I never have enough time. That’s why I clean my home in 15 minute bursts. We call it the 15-minute-spiff. We take 2 minutes to assign jobs, then spend 15 minutes totally ON-TASK. Even little people can usually focus for 15 minutes. (Maybe in your home, if you have really little ones, you’ll employ a 5-minute spiff.)
With 4 people participating, that’s a solid hour of good, hard energy employed. Here’s what’s happening around here today:
These bananas get peeled, broken up and put into a freezer bag. When I’m ready to make a smoothie, a frozen banana chunk is easy to toss in the blender. This job gets regularly neglected.
Likewise, tomatoes were abundant in the garden this fall.
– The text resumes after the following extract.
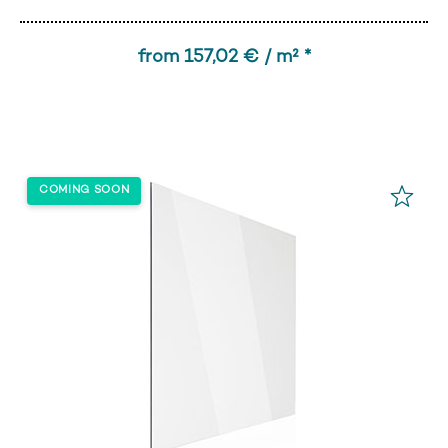
from 157,02 € / m² *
This is my first year growing tomatoes and the scent they left on my fingers was divine. I’ve promised myself to plant them every year. These will go bad if we don’t get them into the freezer for pasta sauce. The thing I like about both these food jobs is that there is no neatness factor. As long as the hands are clean, any size or shape of chunks are passable for the freezer. In the end, both ingredients end up smooth.
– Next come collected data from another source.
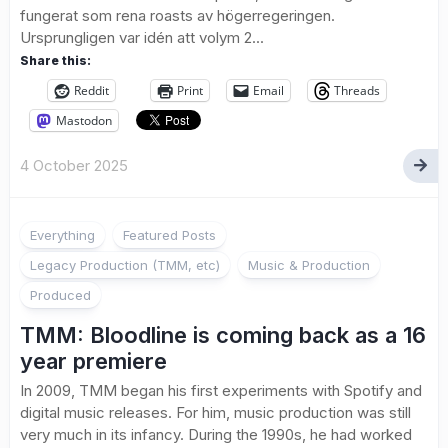
fungerat som rena roasts av högerregeringen.
Ursprungligen var idén att volym 2...
Share this:
Reddit
Print
Email
Threads
Mastodon
4 October 2025
Everything
Featured Posts
Legacy Production (TMM, etc)
Music & Production
Produced
TMM: Bloodline is coming back as a 16
year premiere
In 2009, TMM began his first experiments with Spotify and
digital music releases. For him, music production was still
very much in its infancy. During the 1990s, he had worked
I must admit that I am the worst in our home about leaving my morning mug laying about. But, in this photo, it looks so gorgeous next to my dining room table centerpiece. Maybe that’s why I put off clearing it! Please don’t be fooled by this trick of photography, I am trying to disguise my penchant for abandoning my cup rather than finishing a task.
I have about 80 kagillion piles in my home. My husband says I am able to fill any horizontal space. The piano bench serves as a nice catch-all here for a geometry book and book covers we need to return. The 15-minute spiff is great for dealing with piles.
We have big trees on our property. The leaves are falling and we’re tracking them inside. I’m trying to keep the porch swept off to stay ahead, but it might be a losing battle until every last leaf has fallen.
I enjoy taking things in small bites. Some of my clients want to push it longer because they’re motivated and I encourage them to stop.
It’s better to develop the habit day after day rather than surging and burning out. Your body will remember the feeling of small-bite-large-satisfaction and be willing to return. Whereas, if you over-reach, your body will resist a return even to a simple task.
We lived in Albuquerque for 3 years, the home of The International Balloon Fiesta. Before we moved away we took a balloon ride. While the entire experience took awhile, our actual flight time may not have been much more than 15 minutes. But the memory is lasting us a lifetime.
What tasks do you let stack up? What’s your biggest 15 minute memory? What does your morning mug look like?